The Internet Destination Church
Most of church life isn’t conferences or the sort of stuff that makes the highlight reel.
In my late twenties, I was part of what you might call an “internet destination church." The pastor had a popular blog; he wrote plainly, poked at sacred cows, and tackled subjects most others avoided. It drew a decent online following, and whenever we hosted conferences, people would fly or drive in from all over to be there.
For us, those weekends weren’t normal. You’d rearrange your week, maybe take a day off work to serve, tidy up the house for guests, prep meals, and host folks you’d never met. It was a kind of family hospitality sprint. We already had strong fellowship and a lot of joy in our church, but conference weekends turned everything up to eleven. They were mountaintop moments, months in the making.
I had a lot of conversations with visitors who’d say something like, “This place is incredible. We’re thinking about moving here.” I’d tell them the truth: it was a great church. But it was still just a church. I’d caution them not to mistake a celebration weekend for the regular rhythm of life. Most people appreciated that honesty and never moved. A few did, and many of them settled in fine.
But not all. Some came with their expectations dialed up to fantasy level. One woman arrived full of enthusiasm, talking like she’d finally found heaven on earth. A few months later, she hated the place. My wife and I pulled her aside and told her as gently and clearly as we could: “You set yourself up for this. You built up a picture in your head that no church could live up to.” She didn’t argue. But she did unfriend me on Facebook that same day.
That was a lesson from the Lord, and it turned out to be preparation. Because years later, during and after the COVID lockdowns, I found myself leading another “destination church.” Only this time, I was the guy with the internet platform.
East River was planted right in the middle of a mass migration. Families were fleeing the chaos of big cities and looking for something saner. The best ones were picking a church before they picked a zip code. Our emphasis on localism, small-town life, and household faith struck a chord. For a while, especially in 2021 and early 2022, I was fielding a ton relocation emails and calls every single week.
Some of the people were solid, just looking for stability and a church that preached the Word. Others were deep in consumer mode. They’d come with a laundry list of theological questions. “Do you practice weekly communion?” “How many Psalms do you sing?” “Are you theonomic?” “What’s your stance on head coverings?” “Postmil or Amil?” “Do you sing hymns or modern stuff?”
Now, I don’t mind real questions. But you can usually tell when someone has crammed their head full of online theology without really understanding what they’re talking about. They’re trying to assemble their dream church from a YouTube playlist of lectures.
So I tried to disappoint people early. I’d tell them we’re not the church of any one doctrine. We’re trying to build something that will last a hundred years, a church that preaches the whole counsel of God and applies it to real life.
Now, a word to my fellow pastors...
If you ever find yourself in the position of leading a “destination church,” here’s some advice: disappoint people as fast as you can.
I don’t mean self-sabotage. I mean tell the truth. Be clear. Don’t let people build false hopes on your silence. Make them face reality before they buy a house down the street.
Because here’s the pattern: fanboys become haters. And it happens faster than you’d think. I’ve seen it. I could have leaned into certain aspects of my personality, chased the clicks, played up the more extreme parts of my personality to draw even more people in. But it would have poisoned the well. That kind of growth burns hot and fast, and leaves you with scorched earth.

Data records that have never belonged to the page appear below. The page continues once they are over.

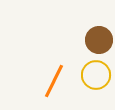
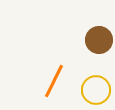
yellow circle: moved 15 px down
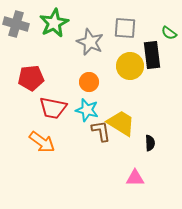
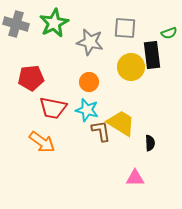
green semicircle: rotated 56 degrees counterclockwise
gray star: rotated 12 degrees counterclockwise
yellow circle: moved 1 px right, 1 px down
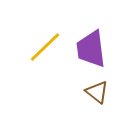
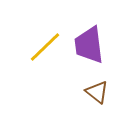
purple trapezoid: moved 2 px left, 4 px up
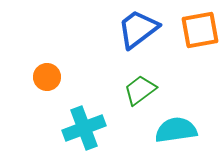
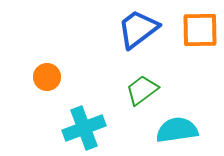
orange square: rotated 9 degrees clockwise
green trapezoid: moved 2 px right
cyan semicircle: moved 1 px right
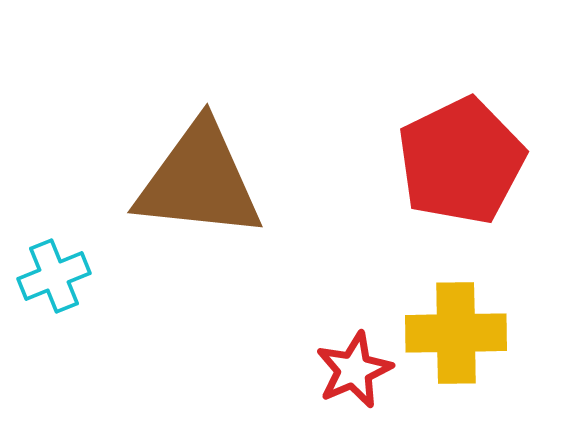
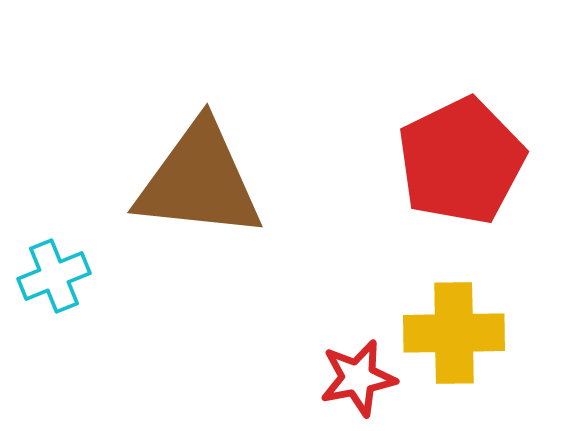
yellow cross: moved 2 px left
red star: moved 4 px right, 8 px down; rotated 12 degrees clockwise
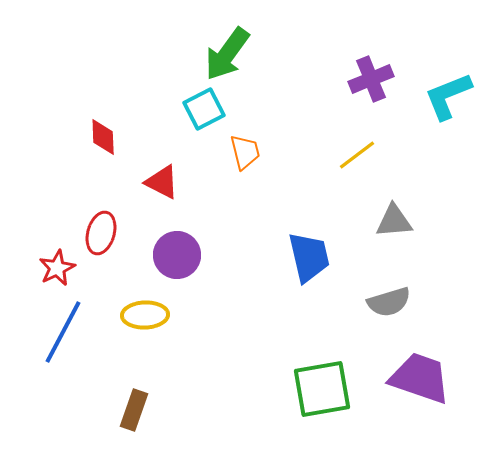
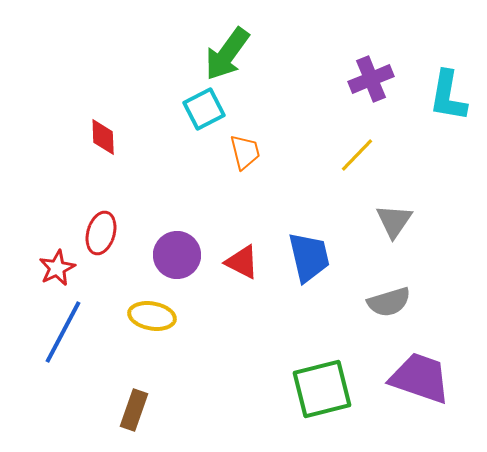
cyan L-shape: rotated 58 degrees counterclockwise
yellow line: rotated 9 degrees counterclockwise
red triangle: moved 80 px right, 80 px down
gray triangle: rotated 51 degrees counterclockwise
yellow ellipse: moved 7 px right, 1 px down; rotated 12 degrees clockwise
green square: rotated 4 degrees counterclockwise
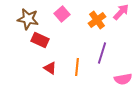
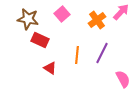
purple line: rotated 10 degrees clockwise
orange line: moved 12 px up
pink semicircle: rotated 108 degrees counterclockwise
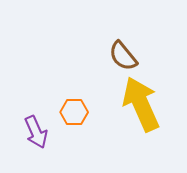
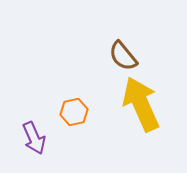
orange hexagon: rotated 12 degrees counterclockwise
purple arrow: moved 2 px left, 6 px down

Hold the line. Let people come for the right reasons, and let them come knowing what they’re signing up for. The best church communities are made of people walking the same direction, for the same reasons—not chasing an idealized version of you, your town, or your preaching.
A lot of folks did move here. And almost all of them have been a blessing. But even they had to face the truth eventually: after the adrenaline of the big move wears off, normal life kicks in.

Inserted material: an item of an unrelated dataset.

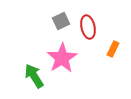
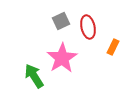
orange rectangle: moved 2 px up
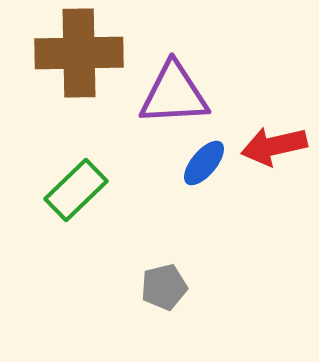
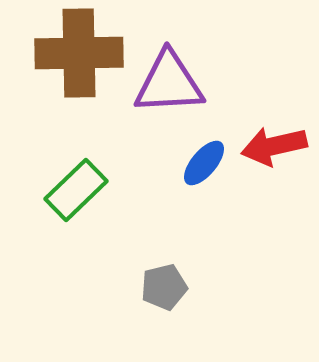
purple triangle: moved 5 px left, 11 px up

And that’s the point. Most of church life isn’t conferences or the sort of stuff that makes the highlight reel. It’s work. It’s long-haul faithfulness. It’s shoveling snow, hosting one more family for dinner, praying for your kids, and getting up for Sunday morning after a hard week.
It’s good out here. I love my county. I love our church. But the real beauty isn’t in the big moments. It’s in the ordinary ones—stacked up over time by people who stayed long enough to stop dreaming and start building.
"here’s the pattern: fanboys become haters. And it happens faster than you’d think."
Indeed, this is a strange aspect of human nature, and I've seen it many times. I think the real problem is some folks are trying to find the sure thing, the perfect answer, and life just doesn't work like that. I've known, for instance, several folks who would always be so excited talking up their new job, but I also noticed they tended to be rather critical of their old job and old boss.
After that pattern repeats a few times, you can't help start thinking the problem lies with them. I suspect these are the sorts of people who also get swindled a lot, because all someone has to do is figure out exactly what they want to hear, and tell them that. So yes, best thing is to bust their bubble early and hope they'll apply a bit more diligence to their decision-making process.